WHAT TO DO
Select from the records below every line that has the word "апреля" in it.

Saved data entries
================
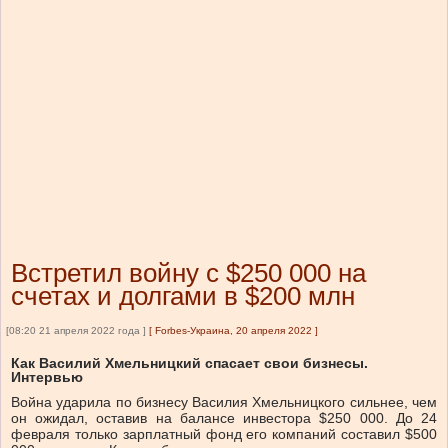
Встретил войну с $250 000 на
счетах и ​​долгами в $200 млн
[08:20 21 апреля 2022 года ]
[
Forbes-Украина, 20 апреля 2022
]
Как Василий Хмельницкий спасает свои бизнесы.
Интервью
Война ударила по бизнесу Василия Хмельницкого сильнее, чем
он ожидал, оставив на балансе инвестора $250 000. До 24
февраля только зарплатный фонд его компаний составил $500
================
OUTPUT FOR THIS EXERCISE
[08:20 21 апреля 2022 года ]
Forbes-Украина, 20 апреля 2022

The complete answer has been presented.